- _What needs to be done_
Make a verbatim transcription of the records, without the pictures.

- _Data section_

-- Opening Marker --

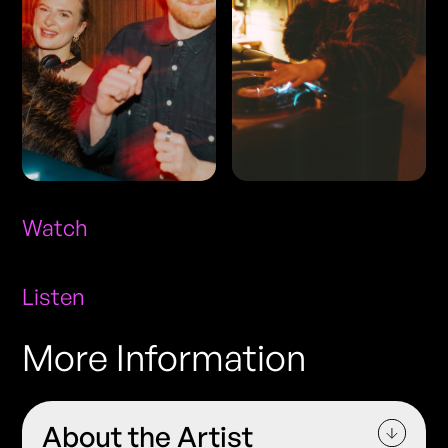
Watch
Listen
More Information
About the Artist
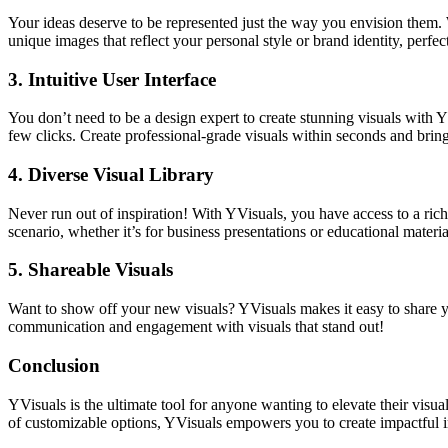
Your ideas deserve to be represented just the way you envision them. 
unique images that reflect your personal style or brand identity, perfe
3.
Intuitive User Interface
You don’t need to be a design expert to create stunning visuals with Y
few clicks. Create professional-grade visuals within seconds and bring y
4.
Diverse Visual Library
Never run out of inspiration! With YVisuals, you have access to a rich
scenario, whether it’s for business presentations or educational materia
5.
Shareable Visuals
Want to show off your new visuals? YVisuals makes it easy to share yo
communication and engagement with visuals that stand out!
Conclusion
YVisuals is the ultimate tool for anyone wanting to elevate their visua
of customizable options, YVisuals empowers you to create impactful i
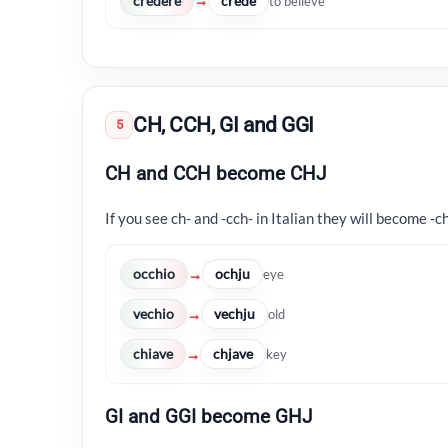
credere
crede
→
to believe
CH, CCH, GI and GGI
5
CH and CCH become CHJ
If you see ch- and -cch- in Italian they will become -ch
occhio
ochju
→
eye
vechio
vechju
→
old
chiave
chjave
→
key
GI and GGI become GHJ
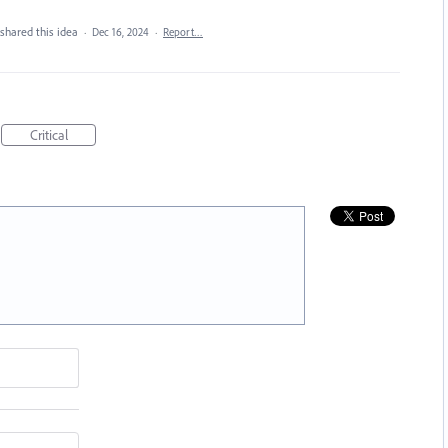
shared this idea
·
Dec 16, 2024
·
Report…
Critical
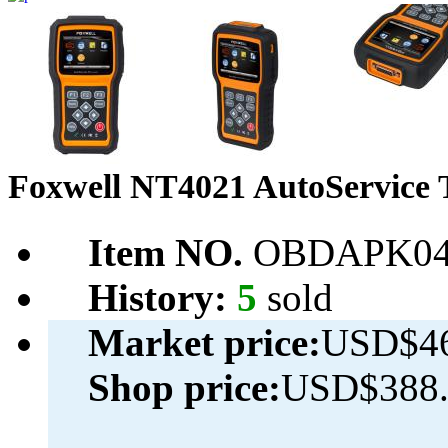
Foxwell NT4021 AutoService 
Item NO.
OBDAPK04
History:
5
sold
Market price:
USD$46
Shop price:
USD$388.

-- Closing Marker --

- _Answer for the task_
Watch
Listen
More Information
About the Artist
Your ideas deserve to be represented just the way you envision them. 
unique images that reflect your personal style or brand identity, perfe
3.
Intuitive User Interface
You don’t need to be a design expert to create stunning visuals with Y
few clicks. Create professional-grade visuals within seconds and bring y
4.
Diverse Visual Library
Never run out of inspiration! With YVisuals, you have access to a rich
scenario, whether it’s for business presentations or educational materia
5.
Shareable Visuals
Want to show off your new visuals? YVisuals makes it easy to share yo
communication and engagement with visuals that stand out!
Conclusion
YVisuals is the ultimate tool for anyone wanting to elevate their visua
of customizable options, YVisuals empowers you to create impactful i
credere
crede
→
to believe
CH, CCH, GI and GGI
5
CH and CCH become CHJ
If you see ch- and -cch- in Italian they will become -ch
occhio
ochju
→
eye
vechio
vechju
→
old
chiave
chjave
→
key
GI and GGI become GHJ
shared this idea
·
Dec 16, 2024
·
Report…
Critical
Foxwell NT4021 AutoService 
Item NO.
OBDAPK04
History:
5
sold
Market price:
USD$46
Shop price:
USD$388.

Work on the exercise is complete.